Sylve lifted the front edge of her tunic to dab at her messy face. She spoke from its shelter. “How is that different from us? We’re only talking about feeding our own dragons.”
“But that was the deal!” Thymara almost exploded. “That was the agreement that each of us signed. Each of us said we’d be responsible for a dragon. And here we are,
we
each have
two
to worry about. Without some ignorant louts coming in and poaching our hard-earned meat. Well, they’re not going to get away with it!” As she’d spoken, Thymara had slid her arms into the makeshift harness that Tats had created. She had the front end of the carcass with the rib cage. Tats had taken the heavy hindquarter for himself. Without saying a word, they’d agreed that little Sylve could drag the head and neck back. It was lighter than what they were hauling, but still not an easy load to get back to the river through all the brush and swamp.
“Actually, I think it’s likely they will.” Tats spoke as he leaned into his load and followed her. Sylve came last of all, getting the advantage of the broken trail through the brush.
“Will what?”
“Will get away with it. What we were just talking about. Greft and Kase and Boxter will get away with taking your meat.”
“No, they won’t! Not when I tell everyone!”
“By the time we get back, they will have told everyone the story their way. And it will seem to everyone who didn’t get a kill for their dragon today that it would only be sensible for you to share with everyone.” He added something else in a softer voice.

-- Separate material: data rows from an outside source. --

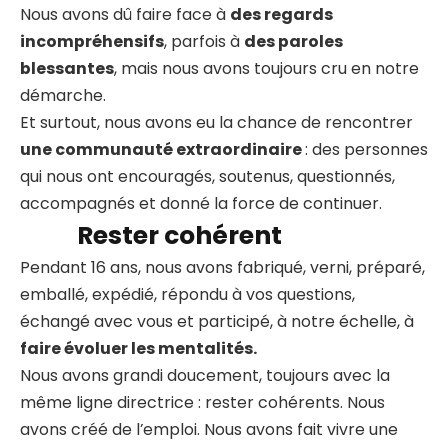
Nous avons dû faire face à
des regards
incompréhensifs
, parfois à
des paroles
blessantes
, mais nous avons toujours cru en notre
démarche.
Et surtout, nous avons eu la chance de rencontrer
une communauté extraordinaire
: des personnes
qui nous ont encouragés, soutenus, questionnés,
accompagnés et donné la force de continuer.
Rester cohérent
Pendant 16 ans, nous avons fabriqué, verni, préparé,
emballé, expédié, répondu à vos questions,
échangé avec vous et participé, à notre échelle, à
faire évoluer les mentalités.
Nous avons grandi doucement, toujours avec la
même ligne directrice : rester cohérents. Nous
avons créé de l’emploi. Nous avons fait vivre une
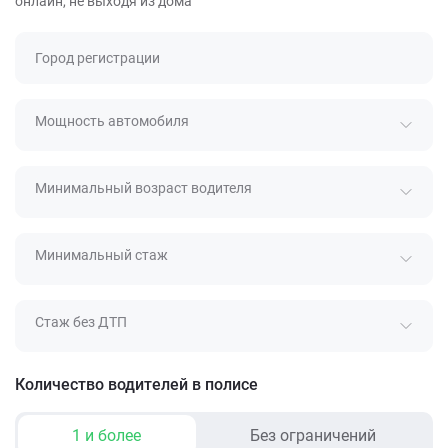
онлайн, не выходя из дома
Город регистрации
Мощность автомобиля
Минимальный возраст водителя
Минимальный стаж
Стаж без ДТП
Количество водителей в полисе
1 и более
Без ограничений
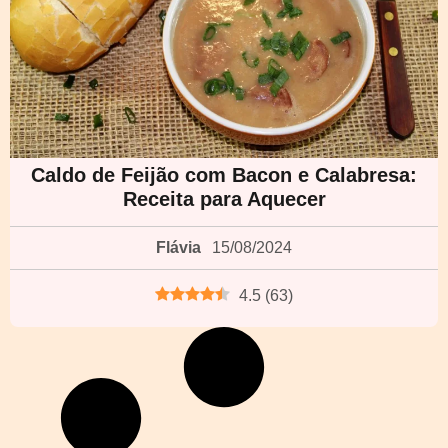
Caldo de Feijão com Bacon e Calabresa:
Receita para Aquecer
Flávia
15/08/2024
4.5
(
63
)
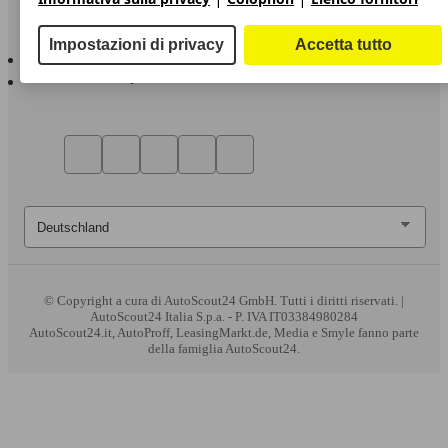
Sempre con te
Impostazioni di privacy
Accetta tutto
AutoScout24 per iOS
AutoScout24 per Android
© Copyright
a cura di AutoScout24 GmbH. Tutti i diritti riservati. |
AutoScout24 Italia S.p.a. - P. IVA IT03384980284
AutoScout24.it, AutoProff, LeasingMarkt.de, Media e Smyle fanno parte
della famiglia AutoScout24.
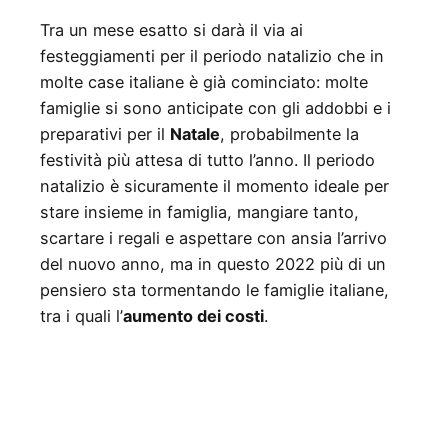
Tra un mese esatto si darà il via ai
festeggiamenti per il periodo natalizio che in
molte case italiane è già cominciato: molte
famiglie si sono anticipate con gli addobbi e i
preparativi per il
Natale
, probabilmente la
festività più attesa di tutto l’anno. Il periodo
natalizio è sicuramente il momento ideale per
stare insieme in famiglia, mangiare tanto,
scartare i regali e aspettare con ansia l’arrivo
del nuovo anno, ma in questo 2022 più di un
pensiero sta tormentando le famiglie italiane,
tra i quali l’
aumento dei costi
.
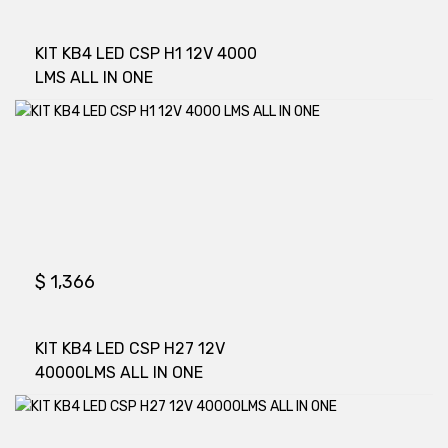
KIT KB4 LED CSP H1 12V 4000
LMS ALL IN ONE
$
1,366
KIT KB4 LED CSP H27 12V
40000LMS ALL IN ONE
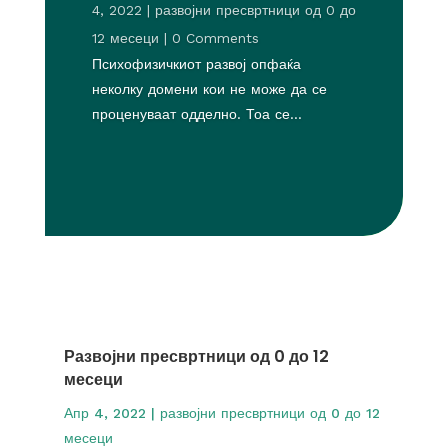
4, 2022
|
развојни пресвртници од 0 до
12 месеци
| 0 Comments
Психофизичкиот развој опфаќа
неколку домени кои не може да се
проценуваат одделно. Тоа се...
Развојни пресвртници од 0 до 12
месеци
Апр 4, 2022
|
развојни пресвртници од 0 до 12
месеци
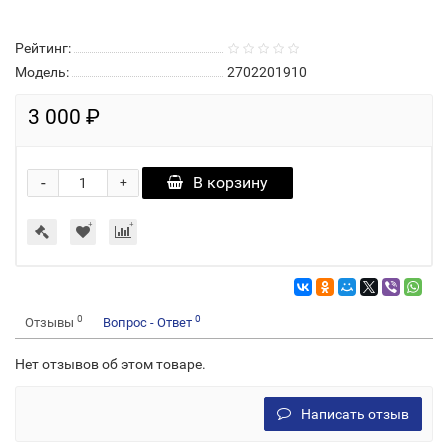
Рейтинг:
Модель:
2702201910
3 000 ₽
-
В корзину
+
0
0
Отзывы
Вопрос - Ответ
Нет отзывов об этом товаре.
Написать отзыв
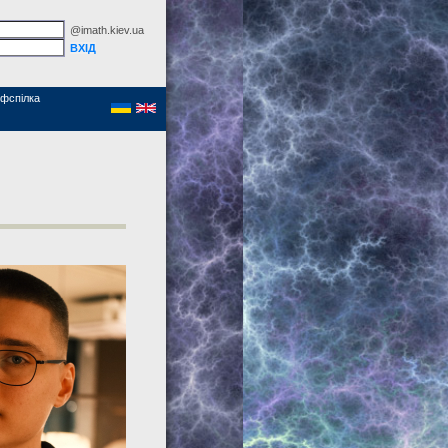
@imath.kiev.ua
фспілка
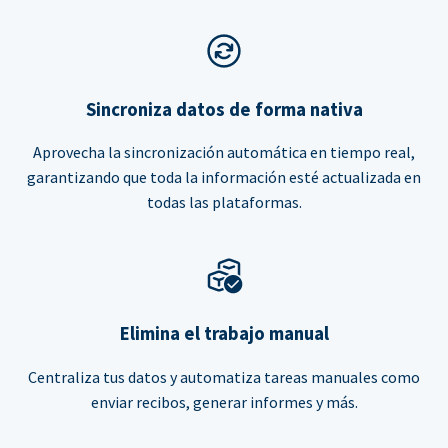
Sincroniza datos de forma nativa
Aprovecha la sincronización automática en tiempo real,
garantizando que toda la información esté actualizada en
todas las plataformas.
Elimina el trabajo manual
Centraliza tus datos y automatiza tareas manuales como
enviar recibos, generar informes y más.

“What?” she demanded, halting to look back at him.
“I said,” he said defiantly, his ears turning a bit pink, “that in some ways it would be only sensible.”
“What? What are you saying? That I should do all the work of hunting and making a kill, and then just give it away to everyone else?”

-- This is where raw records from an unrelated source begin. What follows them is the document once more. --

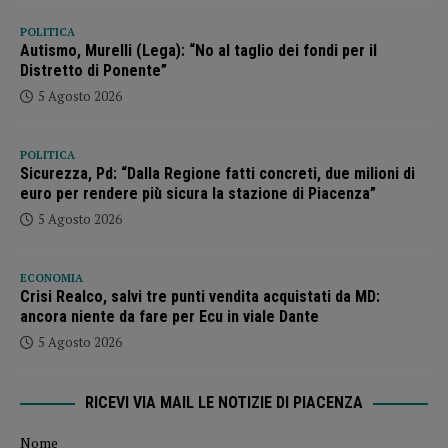
POLITICA
Autismo, Murelli (Lega): “No al taglio dei fondi per il
Distretto di Ponente”
5 Agosto 2026
POLITICA
Sicurezza, Pd: “Dalla Regione fatti concreti, due milioni di
euro per rendere più sicura la stazione di Piacenza”
5 Agosto 2026
ECONOMIA
Crisi Realco, salvi tre punti vendita acquistati da MD:
ancora niente da fare per Ecu in viale Dante
5 Agosto 2026
RICEVI VIA MAIL LE NOTIZIE DI PIACENZA
Nome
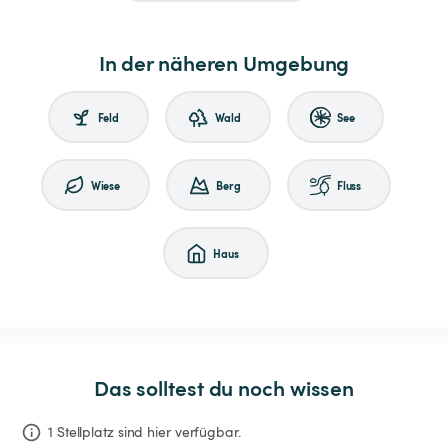
In der näheren Umgebung
Feld
Wald
See
Wiese
Berg
Fluss
Haus
Das solltest du noch wissen
1 Stellplatz sind hier verfügbar.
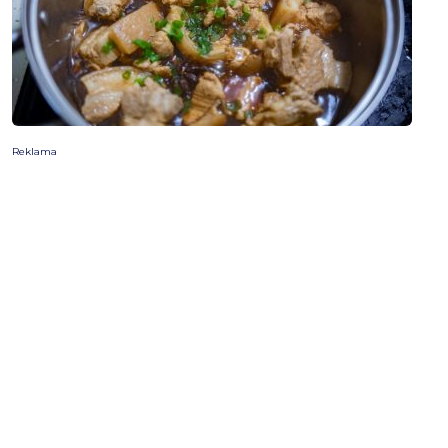
Reklama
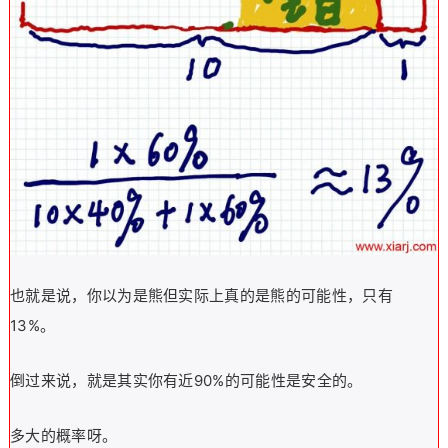
也就是说，你以为是熊但实际上真的是熊的可能性，只有
13%。
倒过来说，就是其实你有近90%的可能性是安全的。
多大的概率呀。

“Keep pulling. Night’s coming on. Yes, that
is
what I’m saying. Because you’re a good hunter, probably the best we have. If you were free to hunt, and everyone else had to do the butchering and hauling the meat, you’d be able to get a lot more prey. And all the dragons would have a better chance of a real meal.”

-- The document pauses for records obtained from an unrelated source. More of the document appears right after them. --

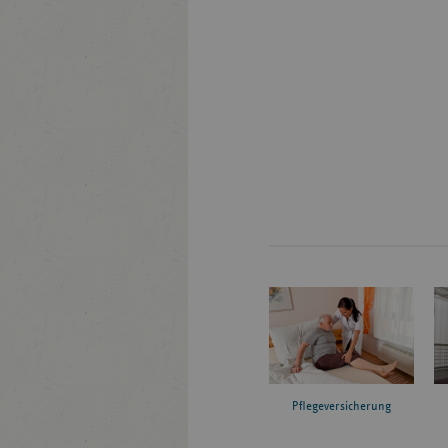
Pflegeversicherung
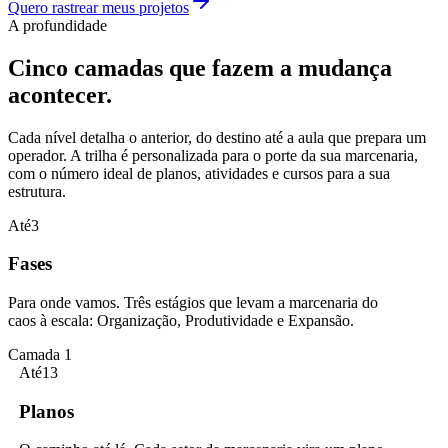
Quero rastrear meus projetos
A profundidade
Cinco camadas que fazem a mudança
acontecer.
Cada nível detalha o anterior, do destino até a aula que prepara um
operador. A trilha é personalizada para o porte da sua marcenaria,
com o número ideal de planos, atividades e cursos para a sua
estrutura.
Até
3
Fases
Para onde vamos. Três estágios que levam a marcenaria do
caos à escala: Organização, Produtividade e Expansão.
Camada 1
Até
13
Planos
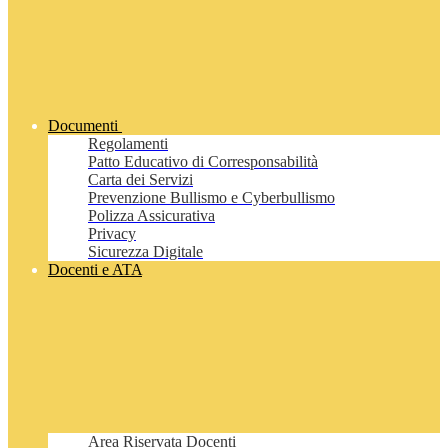
Documenti
Regolamenti
Patto Educativo di Corresponsabilità
Carta dei Servizi
Prevenzione Bullismo e Cyberbullismo
Polizza Assicurativa
Privacy
Sicurezza Digitale
Docenti e ATA
Area Riservata Docenti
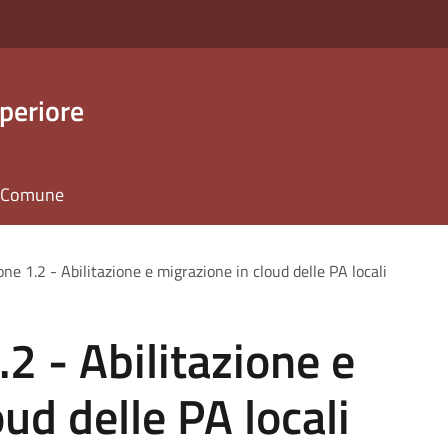
periore
il Comune
ne 1.2 - Abilitazione e migrazione in cloud delle PA locali
2 - Abilitazione e
ud delle PA locali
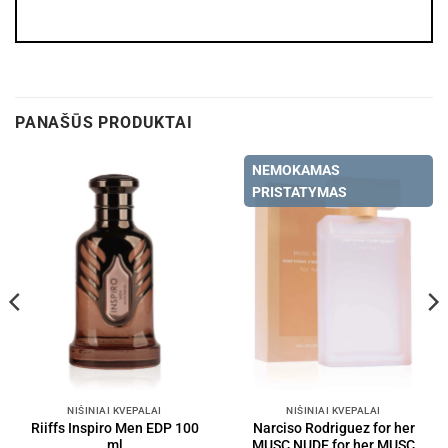
PANAŠŪS PRODUKTAI
NEMOKAMAS
PRISTATYMAS
NIŠINIAI KVEPALAI
NIŠINIAI KVEPALAI
Riiffs Inspiro Men EDP 100
Narciso Rodriguez for her
ml
MUSC NUDE for her MUSC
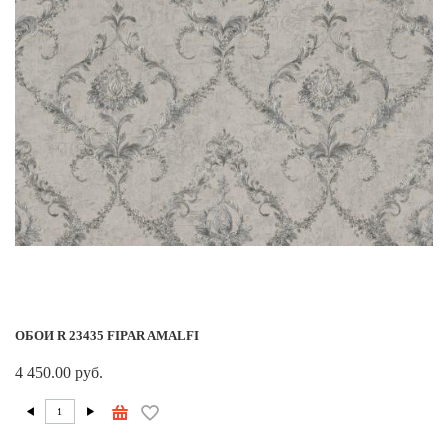
ОБОИ R 23435 FIPAR AMALFI
4 450.00 руб.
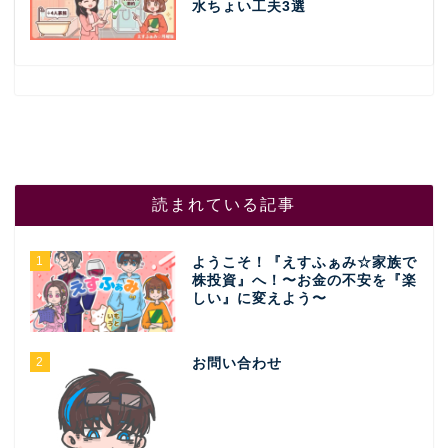
水ちょい工夫3選
読まれている記事
1
ようこそ！『えすふぁみ☆家族で
株投資』へ！〜お金の不安を『楽
しい』に変えよう〜
2
お問い合わせ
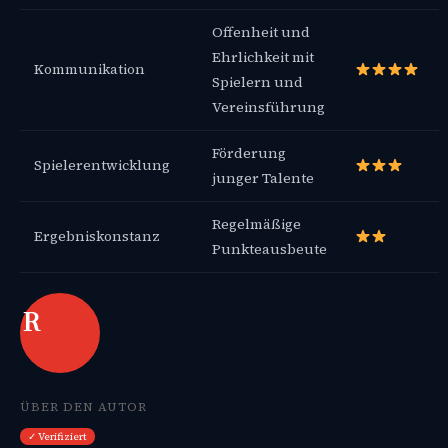
Offenheit und
Ehrlichkeit mit
Kommunikation
Spielern und
Vereinsführung
Förderung
Spielerentwicklung
junger Talente
Regelmäßige
Ergebniskonstanz
Punkteausbeute
R
ÜBER DEN AUTOR
✓ Verifiziert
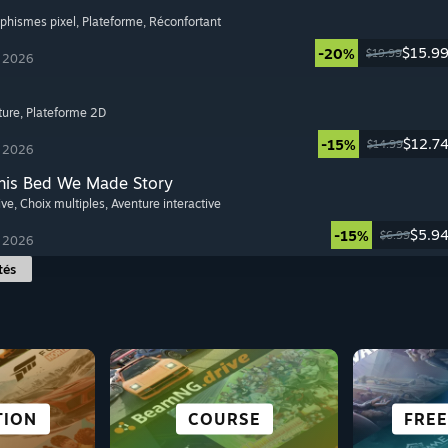
aphismes pixel
, Plateforme
, Réconfortant
$15.9
-20%
$19.99
t 2026
ture
, Plateforme 2D
$12.7
-15%
$14.99
t 2026
This Bed We Made Story
ive
, Choix multiples
, Aventure interactive
$5.9
-15%
$6.99
t 2026
tés
PHIQUE
TION
TÊTE
MONDE OUVERT
COMBAT
COURSE
SURVIE
FREE
AV
H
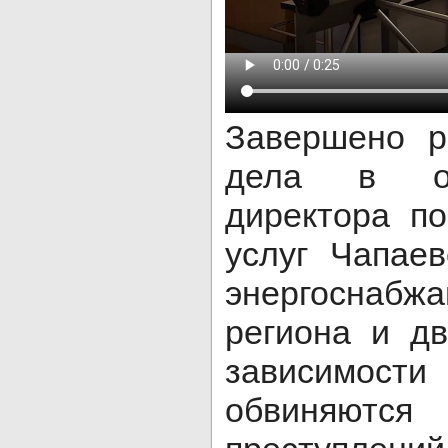
Завершено р
дела в от
директора п
услуг Чапае
энергосна
региона и д
зависимост
обвиняют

“But Skymaw would get less! A lot less. She should have had almost half an elk today. Your way, she’d get one-fifteenth. She’d starve on that!”
“She’d get one-fifteenth of what everyone caught. I think you may be our best hunter, but you’re not our only one. Think about it, Thymara. There is you, and the three professional hunters, and some of the rest of us are not too bad at fishing and small game. Each dragon would be almost certain of getting at least something to eat every night.”
She was sweating now as she dragged the meat through the forest. It was getting dark, and the mosquitoes and gnats had found her. She swiped angrily at her brow and then slapped the back of her neck, crushing half a dozen of the persistent bloodsuckers. “I can’t believe you’re taking Greft’s side,” she observed bitterly.